Show Your Work: Verbatim Evidence Requirements and Automated Assessment for Large Language Models in Biomedical Text Processing

⚕️

This is an AI-generated explanation of a preprint that has not been peer-reviewed. It is not medical advice. Do not make health decisions based on this content. Read full disclaimer

Imagine you are a hiring manager trying to decide which candidates are eligible for a very specific job. You have a stack of 200 resumes (clinical trial abstracts), and you need to know: Can this person work in a local office, a remote office, or both?

In the past, you might have asked a super-smart AI assistant to just give you a list of "Yes" or "No" answers. But here's the problem: AI is like a confident student who sometimes guesses the right answer but has no idea why. If you ask, "How did you know?" it might just make up a reason or stare blankly. In medicine, where lives are at stake, a confident guess isn't good enough. You need proof.

This paper is about a new experiment: What happens if we force the AI to "show its work" by pointing to the exact sentence in the resume that proves its answer?

The Experiment: The "Show Your Work" Test

The researchers took three of the world's most advanced AI models (think of them as three different super-intelligent geniuses: one from OpenAI, one from Google, and one from Anthropic). They gave them the same 200 medical trial summaries.

They ran the test in two ways:

The "Just Give Me the Answer" Mode: The AI just says "Local," "Remote," or "Both."
The "Show Your Work" Mode: The AI must say "Local" AND highlight the exact sentence in the text that proves it.

Crucially, the AI wasn't allowed to summarize or paraphrase. It had to copy-paste the exact words from the text, like a student underlining a sentence in a textbook to prove they read it.

What They Found: The Good, The Bad, and The "Wait, Really?"

Here is the breakdown of what happened, using some simple analogies:

1. The "Honesty" Trade-off (Coverage vs. Accuracy)
When the AI had to show its work, it became more honest.

Before: The AI would confidently guess on everything, even if the resume was vague. It answered 98% of the time.
After: When forced to find proof, the AI realized, "Hey, I can't find a sentence that proves this!" So, it stopped guessing. It said, "I don't know," more often.
The Result: The AI answered fewer questions (coverage dropped), but the answers it did give were often more reliable. It's like a student who used to guess on every test question but now only answers the ones they are 100% sure of.

2. The "Copy-Paste" Glitch (Mechanical Validity)
The researchers checked if the AI actually copied the text correctly.

The Good News: Most of the time, the AI did a great job. It copied the sentence exactly (like 83% to 91% of the time).
The Bad News: Sometimes the AI got lazy or confused. It might have added a period that wasn't there, or missed a word. It was like a student who underlined the right sentence but accidentally included the teacher's name in the margin. The system caught these errors automatically.

3. The "Confident but Wrong" Problem (Semantic Support)
This was the most interesting part. The researchers used a second AI to act as a "Teacher" to grade the first AI's work.

The Scenario: The first AI said, "This candidate is eligible for Remote work," and pointed to a sentence.
The Teacher's Verdict: The Teacher AI looked at the sentence and said, "Wait, that sentence doesn't actually prove they can work remotely. You're just guessing!"
The Shock: Even when the AI copied the text perfectly, up to half the time, the quote didn't actually support the answer. It was like a student copying a sentence about "math class" to prove they are good at "cooking." The text was real, but the logic was broken.

4. The "Genius vs. The Artist" (Model Differences)
Not all AIs reacted the same way:

Model A (GPT) and Model B (Gemini) actually got better at the task when forced to show their work. It was like they got focused and stopped guessing.
Model C (Claude) got worse. It seemed to get confused by the extra rules and started making more mistakes. This shows that different AIs have different "personalities" and strengths.

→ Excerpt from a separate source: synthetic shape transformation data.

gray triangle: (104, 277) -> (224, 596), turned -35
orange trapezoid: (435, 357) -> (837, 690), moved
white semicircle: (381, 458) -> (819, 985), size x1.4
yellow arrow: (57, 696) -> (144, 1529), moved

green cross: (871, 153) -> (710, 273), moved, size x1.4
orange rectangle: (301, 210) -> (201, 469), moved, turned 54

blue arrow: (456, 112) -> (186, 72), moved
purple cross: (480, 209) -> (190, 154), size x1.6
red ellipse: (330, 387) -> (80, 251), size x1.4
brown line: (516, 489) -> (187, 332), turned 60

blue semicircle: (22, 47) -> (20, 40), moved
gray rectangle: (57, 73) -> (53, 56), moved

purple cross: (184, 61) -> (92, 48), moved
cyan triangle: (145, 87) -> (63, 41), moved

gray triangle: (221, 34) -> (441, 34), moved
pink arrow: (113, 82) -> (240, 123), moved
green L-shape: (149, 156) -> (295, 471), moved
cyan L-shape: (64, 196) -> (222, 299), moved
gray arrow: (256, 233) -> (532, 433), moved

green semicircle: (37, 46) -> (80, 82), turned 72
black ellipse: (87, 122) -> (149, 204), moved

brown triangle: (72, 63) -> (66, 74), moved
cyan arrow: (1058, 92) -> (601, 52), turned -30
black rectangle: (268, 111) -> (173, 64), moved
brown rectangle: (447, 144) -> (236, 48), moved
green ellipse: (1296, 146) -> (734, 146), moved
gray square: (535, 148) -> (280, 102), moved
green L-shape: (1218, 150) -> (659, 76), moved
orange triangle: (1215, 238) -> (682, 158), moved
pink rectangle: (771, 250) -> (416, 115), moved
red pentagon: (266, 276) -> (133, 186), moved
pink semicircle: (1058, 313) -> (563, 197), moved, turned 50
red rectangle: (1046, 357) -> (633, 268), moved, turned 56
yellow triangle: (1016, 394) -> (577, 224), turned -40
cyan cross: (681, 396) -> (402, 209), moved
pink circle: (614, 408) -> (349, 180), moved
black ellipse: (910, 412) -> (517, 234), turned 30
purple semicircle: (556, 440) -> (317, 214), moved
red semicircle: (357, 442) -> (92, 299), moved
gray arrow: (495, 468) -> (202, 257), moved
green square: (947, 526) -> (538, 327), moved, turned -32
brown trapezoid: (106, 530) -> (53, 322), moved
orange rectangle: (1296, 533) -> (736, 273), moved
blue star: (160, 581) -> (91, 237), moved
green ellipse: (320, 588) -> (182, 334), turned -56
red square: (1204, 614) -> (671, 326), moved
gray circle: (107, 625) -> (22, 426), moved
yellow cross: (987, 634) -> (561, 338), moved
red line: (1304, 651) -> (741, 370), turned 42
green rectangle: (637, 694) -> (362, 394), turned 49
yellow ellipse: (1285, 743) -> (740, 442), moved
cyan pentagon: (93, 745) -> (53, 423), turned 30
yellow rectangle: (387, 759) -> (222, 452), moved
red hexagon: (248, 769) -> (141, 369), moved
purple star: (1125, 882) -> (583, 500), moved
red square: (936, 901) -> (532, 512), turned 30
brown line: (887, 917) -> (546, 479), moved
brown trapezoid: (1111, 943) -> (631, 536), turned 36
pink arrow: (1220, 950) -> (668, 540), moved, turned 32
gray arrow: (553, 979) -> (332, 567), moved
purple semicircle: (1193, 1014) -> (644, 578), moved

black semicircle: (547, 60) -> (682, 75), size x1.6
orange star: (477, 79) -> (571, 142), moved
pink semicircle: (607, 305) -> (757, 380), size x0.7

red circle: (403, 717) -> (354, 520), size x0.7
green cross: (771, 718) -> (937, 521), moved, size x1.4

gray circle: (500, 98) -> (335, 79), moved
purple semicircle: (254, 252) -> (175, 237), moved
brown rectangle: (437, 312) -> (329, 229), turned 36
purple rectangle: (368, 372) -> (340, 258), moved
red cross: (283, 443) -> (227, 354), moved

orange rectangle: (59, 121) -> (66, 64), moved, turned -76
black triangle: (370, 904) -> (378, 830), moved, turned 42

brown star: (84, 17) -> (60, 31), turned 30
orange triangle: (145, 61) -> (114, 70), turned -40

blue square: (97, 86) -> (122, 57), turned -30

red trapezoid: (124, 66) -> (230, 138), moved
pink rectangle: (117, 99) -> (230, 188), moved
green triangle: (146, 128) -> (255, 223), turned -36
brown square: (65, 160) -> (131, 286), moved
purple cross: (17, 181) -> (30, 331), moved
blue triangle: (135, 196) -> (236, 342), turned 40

The Big Takeaway: The "High-Trust" Filter

The main lesson of this paper is that forcing AI to show its work creates a "High-Trust Filter."

Imagine you are sorting mail.

Without the filter: The AI sorts 100 letters a minute, but 20 of them are in the wrong pile.
With the filter: The AI sorts 80 letters a minute. But for those 80, it attaches a sticky note saying, "I put this here because of line 4."
The Magic Step: You then run a quick check on the sticky notes. If the note makes sense, you keep the letter. If the note is nonsense, you throw the letter into a "Human Review" pile.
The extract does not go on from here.